Экран с видеозаписью расплывается у Китнисс перед глазами, и, заглушая рыдания, она видит могилу, уже совсем не свежую могилу, на которой витиеватыми буквами нарисовано имя ее сестры. Могила вся скрывается под цветами. Примулы. Свежие примулы, покрывающие все пространство на могиле и вокруг нее.
– Они до сих пор несут свежие цветы, как дань памяти твоей сестре. Ты ведь не знаешь их, а они знают тебя, они тебя видели, они успели тебя полюбить. Они все хотели бы быть с тобой рядом, поддержать тебя, сказать тебе, что в своей боли ты никогда не будешь одинока. Они все теряли своих близких, они все проходили через все, через что пришлось пройти тебе. И они тоже выжили. Когда официально поступило сообщение о твоей смерти, вся страна несла цветы на твою могилу, вся страна оплакивала тебя, каждая семья оплакивала тебя, как свою дочь или сестру. Они все смогли простить тебя за то, что ты оказалась не такой сильной, как они ждали. Они приняли твою боль, они поняли твой поступок. Мало кто из них осудил тебя, мало кто забыл тебя. Для них ты так и осталась девушкой, которая была достаточно сильной, чтобы все изменить.
Китнисс забывает о том, что рыдает на груди человека, причинившего ей так много боли. Она цепляется за него, она слышит его, и боль, причиняемая им, начинает иметь совершенно иное значение. Аврелий еще в самом начале сказал ей, что она может понимать только боль. Неужели он решил, что сможет ее вернуть к жизни только болью? Глупый доктор. Безнадежно наивный доктор.

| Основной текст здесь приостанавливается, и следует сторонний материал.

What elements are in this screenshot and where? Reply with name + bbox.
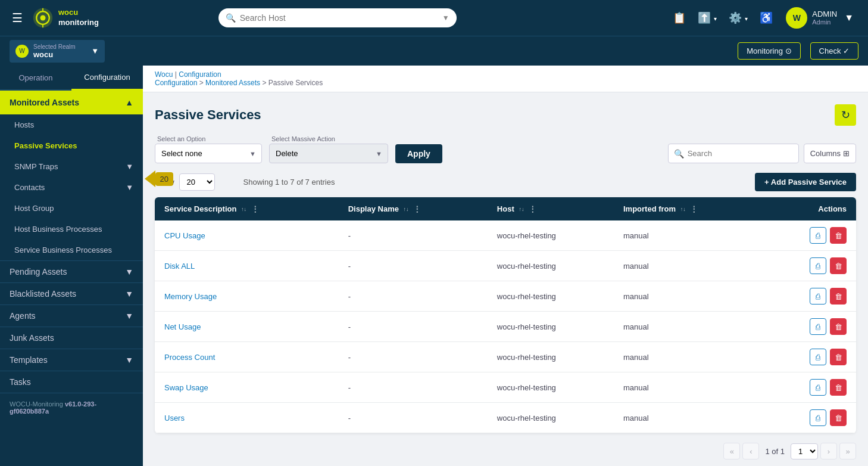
- add-passive-service-button[interactable]: + Add Passive Service: [755, 173, 856, 191]
- sidebar-item-pending-assets[interactable]: Pending Assets ▼: [0, 261, 143, 282]
- check-button[interactable]: Check ✓: [810, 42, 858, 60]
- cell-imported-from-0: manual: [614, 220, 766, 251]
- copy-button-4[interactable]: ⎙: [810, 349, 826, 365]
- section-monitored-assets-header[interactable]: Monitored Assets ▲: [0, 91, 143, 114]
- delete-button-1[interactable]: 🗑: [830, 257, 847, 274]
- user-info: ADMIN Admin: [812, 10, 837, 27]
- cell-imported-from-4: manual: [614, 342, 766, 372]
- templates-label: Templates: [10, 355, 48, 365]
- cell-actions-2: ⎙ 🗑: [766, 281, 856, 312]
- search-dropdown-arrow[interactable]: ▼: [442, 14, 449, 22]
- sidebar-item-passive-services[interactable]: Passive Services: [0, 135, 143, 156]
- col-imported-config-icon[interactable]: ⋮: [690, 204, 698, 213]
- copy-button-3[interactable]: ⎙: [810, 318, 826, 335]
- breadcrumb-config-link[interactable]: Configuration: [155, 79, 197, 87]
- user-avatar: W: [786, 7, 807, 29]
- accessibility-icon-button[interactable]: ♿: [756, 8, 776, 28]
- page-next-button[interactable]: ›: [820, 443, 837, 459]
- delete-button-6[interactable]: 🗑: [830, 409, 847, 426]
- tab-configuration[interactable]: Configuration: [71, 66, 143, 91]
- apply-button[interactable]: Apply: [395, 144, 442, 163]
- sort-imported-icon[interactable]: ↑↓: [680, 207, 686, 212]
- notes-icon-button[interactable]: 📋: [669, 8, 689, 28]
- sidebar-item-tasks[interactable]: Tasks: [0, 371, 143, 393]
- service-desc-link-0[interactable]: CPU Usage: [164, 231, 205, 240]
- sidebar-item-templates[interactable]: Templates ▼: [0, 349, 143, 371]
- global-search-input[interactable]: [218, 8, 457, 27]
- service-desc-link-4[interactable]: Process Count: [164, 353, 215, 362]
- select-massive-label: Select Massive Action: [269, 135, 388, 142]
- delete-button-2[interactable]: 🗑: [830, 288, 847, 305]
- cell-host-0: wocu-rhel-testing: [488, 220, 614, 251]
- table-row: Process Count - wocu-rhel-testing manual…: [155, 342, 856, 372]
- show-entries-select[interactable]: 20 50 100: [179, 173, 215, 191]
- columns-grid-icon: ⊞: [843, 149, 850, 158]
- sort-service-desc-icon[interactable]: ↑↓: [241, 207, 246, 212]
- pending-assets-expand-icon: ▼: [125, 267, 133, 277]
- service-desc-link-5[interactable]: Swap Usage: [164, 383, 208, 392]
- breadcrumb-configuration[interactable]: Configuration: [179, 70, 221, 79]
- sidebar-item-blacklisted-assets[interactable]: Blacklisted Assets ▼: [0, 283, 143, 305]
- service-desc-link-3[interactable]: Net Usage: [164, 322, 201, 331]
- sort-host-icon[interactable]: ↑↓: [519, 207, 524, 212]
- refresh-button[interactable]: ↻: [835, 104, 856, 126]
- delete-button-0[interactable]: 🗑: [830, 227, 847, 244]
- passive-services-table: Service Description ↑↓ ⋮ Display Name ↑↓…: [155, 197, 856, 433]
- col-display-name-config-icon[interactable]: ⋮: [413, 204, 421, 213]
- sidebar-item-snmp-traps-label: SNMP Traps: [14, 162, 58, 171]
- service-desc-link-2[interactable]: Memory Usage: [164, 292, 217, 301]
- sidebar-item-host-group[interactable]: Host Group: [0, 198, 143, 219]
- global-search-bar: 🔍 ▼: [218, 8, 457, 27]
- copy-button-6[interactable]: ⎙: [810, 409, 826, 426]
- table-search-input[interactable]: [668, 144, 799, 163]
- sidebar: Operation Configuration Monitored Assets…: [0, 66, 143, 466]
- copy-button-5[interactable]: ⎙: [810, 379, 826, 396]
- logo-text: wocumonitoring: [58, 8, 99, 28]
- logo-icon: [32, 7, 54, 29]
- copy-button-2[interactable]: ⎙: [810, 288, 826, 305]
- settings-icon-button[interactable]: ⚙️ ▾: [725, 8, 751, 28]
- page-last-button[interactable]: »: [839, 443, 856, 459]
- user-menu[interactable]: W ADMIN Admin ▼: [781, 5, 858, 31]
- cell-display-name-0: -: [339, 220, 488, 251]
- page-prev-button[interactable]: ‹: [742, 443, 759, 459]
- realm-bar: W Selected Realm wocu ▼ Monitoring ⊙ Che…: [0, 36, 868, 66]
- table-row: Users - wocu-rhel-testing manual ⎙ 🗑: [155, 403, 856, 433]
- copy-button-0[interactable]: ⎙: [810, 227, 826, 244]
- user-role: Admin: [812, 18, 837, 26]
- page-dropdown[interactable]: 1: [791, 443, 818, 459]
- pending-assets-label: Pending Assets: [10, 267, 67, 277]
- columns-button[interactable]: Columns ⊞: [804, 144, 856, 163]
- delete-button-3[interactable]: 🗑: [830, 318, 847, 335]
- sidebar-item-agents[interactable]: Agents ▼: [0, 305, 143, 327]
- cell-actions-6: ⎙ 🗑: [766, 403, 856, 433]
- copy-button-1[interactable]: ⎙: [810, 257, 826, 274]
- service-desc-link-1[interactable]: Disk ALL: [164, 262, 195, 271]
- select-massive-dropdown[interactable]: Delete: [269, 144, 388, 163]
- blacklisted-assets-label: Blacklisted Assets: [10, 289, 76, 299]
- service-desc-link-6[interactable]: Users: [164, 414, 185, 422]
- select-option-dropdown[interactable]: Select none: [155, 144, 262, 163]
- sidebar-item-junk-assets[interactable]: Junk Assets: [0, 327, 143, 349]
- realm-selector[interactable]: W Selected Realm wocu ▼: [10, 40, 105, 63]
- sidebar-item-hosts[interactable]: Hosts: [0, 114, 143, 135]
- delete-button-4[interactable]: 🗑: [830, 349, 847, 365]
- delete-button-5[interactable]: 🗑: [830, 379, 847, 396]
- col-service-desc-config-icon[interactable]: ⋮: [251, 204, 259, 213]
- sidebar-item-contacts[interactable]: Contacts ▼: [0, 177, 143, 198]
- cell-host-6: wocu-rhel-testing: [488, 403, 614, 433]
- cell-host-4: wocu-rhel-testing: [488, 342, 614, 372]
- realm-name: wocu: [33, 50, 86, 59]
- tab-operation[interactable]: Operation: [0, 66, 71, 89]
- monitoring-button[interactable]: Monitoring ⊙: [738, 42, 800, 60]
- sidebar-item-service-bp[interactable]: Service Business Processes: [0, 240, 143, 260]
- breadcrumb-monitored-assets[interactable]: Monitored Assets: [205, 79, 260, 87]
- page-first-button[interactable]: «: [723, 443, 740, 459]
- sidebar-item-host-bp[interactable]: Host Business Processes: [0, 219, 143, 240]
- menu-toggle-button[interactable]: ☰: [10, 8, 25, 27]
- breadcrumb-wocu[interactable]: Wocu: [155, 70, 173, 79]
- export-icon-button[interactable]: ⬆️ ▾: [694, 8, 720, 28]
- sidebar-item-snmp-traps[interactable]: SNMP Traps ▼: [0, 156, 143, 177]
- sort-display-name-icon[interactable]: ↑↓: [404, 207, 409, 212]
- col-host-config-icon[interactable]: ⋮: [529, 204, 536, 213]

– А ведь стоило тебе только выказать слабость, как тысячи рук отдали бы тебе часть своей силы. Ты заставила всю страну сражаться за свою свободу, и решила, будто тебя оставили умирать в одиночестве. Так вот, ты заблуждаешься. Тебя никто не оставит в одиночестве, если ты позволишь кому-то находиться рядом.

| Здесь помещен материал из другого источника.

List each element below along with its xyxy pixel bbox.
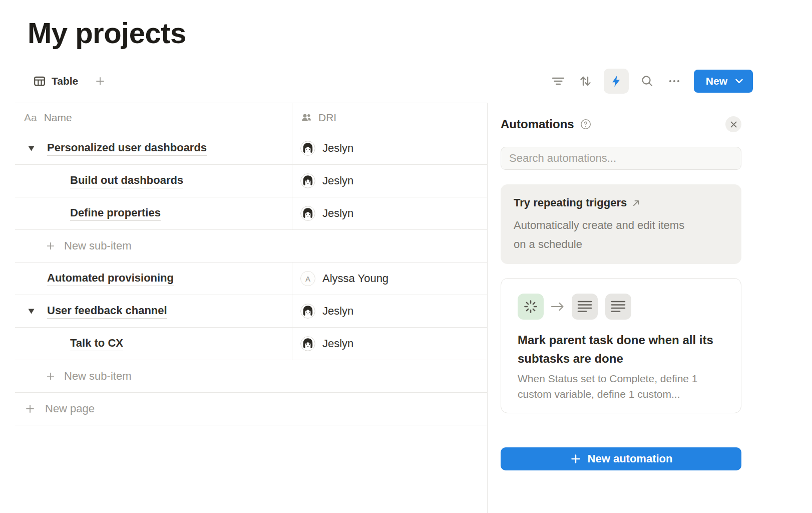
avatar-jeslyn	[300, 141, 315, 156]
arrow-right-icon	[550, 301, 565, 312]
add-view-button[interactable]	[94, 75, 106, 87]
dri-name: Jeslyn	[322, 174, 353, 187]
avatar-jeslyn	[300, 336, 315, 351]
dri-cell[interactable]: Jeslyn	[292, 295, 487, 327]
dri-name: Jeslyn	[322, 305, 353, 318]
new-automation-button[interactable]: New automation	[501, 447, 741, 470]
page-link[interactable]: Personalized user dashboards	[47, 141, 207, 156]
page-title: My projects	[28, 17, 186, 49]
avatar-jeslyn	[300, 304, 315, 319]
automations-panel-header: Automations	[501, 114, 741, 134]
promo-description-line: on a schedule	[514, 235, 728, 254]
view-tabs-bar: Table	[33, 69, 106, 93]
help-button[interactable]	[579, 118, 592, 131]
text-type-icon: Aa	[24, 112, 37, 124]
table-view-icon	[33, 75, 46, 88]
automations-panel: Automations Try repeating triggers	[501, 0, 741, 513]
new-sub-item-button[interactable]: New sub-item	[15, 360, 487, 392]
dri-name: Jeslyn	[322, 207, 353, 220]
panel-divider	[487, 103, 488, 513]
search-automations-input[interactable]	[501, 147, 741, 170]
page-link[interactable]: Define properties	[70, 206, 161, 221]
table-row[interactable]: User feedback channel Jeslyn	[15, 295, 487, 328]
table-row[interactable]: Talk to CX Jeslyn	[15, 328, 487, 360]
avatar-jeslyn	[300, 173, 315, 188]
table-header-row: Aa Name DRI	[15, 103, 487, 132]
table-row[interactable]: Personalized user dashboards Jeslyn	[15, 132, 487, 165]
table-row[interactable]: Automated provisioning A Alyssa Young	[15, 263, 487, 295]
automation-card[interactable]: Mark parent task done when all its subta…	[501, 278, 741, 413]
repeat-trigger-icon	[518, 294, 544, 320]
automation-title-line: Mark parent task done when all its	[518, 331, 724, 349]
table-row: New sub-item	[15, 360, 487, 393]
dri-name: Jeslyn	[322, 337, 353, 350]
dri-cell[interactable]: Jeslyn	[292, 165, 487, 197]
avatar-jeslyn	[300, 206, 315, 221]
promo-description-line: Automatically create and edit items	[514, 216, 728, 235]
page-link[interactable]: Build out dashboards	[70, 174, 183, 188]
table-row[interactable]: Define properties Jeslyn	[15, 197, 487, 230]
new-page-button[interactable]: New page	[15, 393, 487, 425]
column-header-name[interactable]: Aa Name	[15, 103, 292, 132]
projects-table: Aa Name DRI	[15, 103, 487, 425]
automation-description-line: custom variable, define 1 custom...	[518, 386, 724, 402]
dri-cell[interactable]: A Alyssa Young	[292, 263, 487, 295]
edit-property-icon	[572, 294, 598, 320]
plus-icon	[24, 403, 36, 415]
page-link[interactable]: User feedback channel	[47, 304, 167, 319]
dri-name: Jeslyn	[322, 142, 353, 155]
new-page-label: New page	[45, 402, 95, 415]
dri-name: Alyssa Young	[322, 272, 388, 285]
plus-icon	[570, 453, 582, 465]
promo-title: Try repeating triggers	[514, 196, 627, 209]
people-icon	[300, 112, 312, 124]
column-label: DRI	[318, 112, 336, 124]
dri-cell[interactable]: Jeslyn	[292, 197, 487, 229]
notion-app-window: My projects Table	[0, 0, 812, 513]
page-link[interactable]: Talk to CX	[70, 337, 123, 351]
table-row: New sub-item	[15, 230, 487, 263]
avatar-letter-a: A	[300, 271, 315, 286]
page-link[interactable]: Automated provisioning	[47, 272, 174, 286]
column-header-dri[interactable]: DRI	[292, 103, 487, 132]
new-sub-item-button[interactable]: New sub-item	[15, 230, 487, 262]
plus-icon	[45, 371, 56, 382]
table-row[interactable]: Build out dashboards Jeslyn	[15, 165, 487, 197]
new-automation-label: New automation	[588, 452, 673, 465]
repeating-triggers-promo-card[interactable]: Try repeating triggers Automatically cre…	[501, 184, 741, 264]
automation-title-line: subtasks are done	[518, 349, 724, 368]
automation-description-line: When Status set to Complete, define 1	[518, 371, 724, 386]
dri-cell[interactable]: Jeslyn	[292, 132, 487, 164]
tab-table[interactable]: Table	[33, 75, 78, 88]
arrow-up-right-icon	[632, 199, 640, 207]
automation-icon-row	[518, 294, 724, 320]
view-tab-label: Table	[52, 75, 78, 87]
toggle-expand-icon[interactable]	[25, 305, 38, 318]
edit-property-icon	[605, 294, 631, 320]
toggle-expand-icon[interactable]	[25, 142, 38, 155]
close-panel-button[interactable]	[725, 116, 741, 132]
column-label: Name	[44, 112, 72, 124]
dri-cell[interactable]: Jeslyn	[292, 328, 487, 360]
plus-icon	[45, 240, 56, 251]
new-sub-item-label: New sub-item	[64, 370, 131, 383]
close-icon	[730, 121, 737, 128]
plus-icon	[94, 75, 106, 87]
table-row: New page	[15, 393, 487, 425]
panel-title: Automations	[501, 117, 574, 131]
new-sub-item-label: New sub-item	[64, 239, 131, 252]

Китнисс не знает, когда именно в ее маленькой светлой палате появляется мама, и не понимает, когда именно доктор передает ее, утомленную эмоциональными всплесками, обессилевшую от рыданий, в столь знакомые объятия. У мамы по-прежнему теплые руки, мама прижимает свою потерянную и вновь обретенную дочь к своей груди, и обе опять начинают плакать. Боль никуда не уходит, боль становится частью ослабевшего организма, но уже почти не мешает дышать.
Аврелий закрывает дверь палаты и устало прислоняется к стене. Мысль о том, что ему тоже нужно раствориться в чьих-то объятиях немного веселит, и он ложится в своем кабинете, думая, что моральное и физическое истощение гораздо полезнее, если оно результативно. Силы можно будет восполнить, рано или поздно. Вот если бы Китнисс до сих пор оставалась замкнута, если бы всего его раздутые счеты к ней пропадали бы, как в черной дыре, то он, пожалуй, сам бы вскоре наложил на себя руки.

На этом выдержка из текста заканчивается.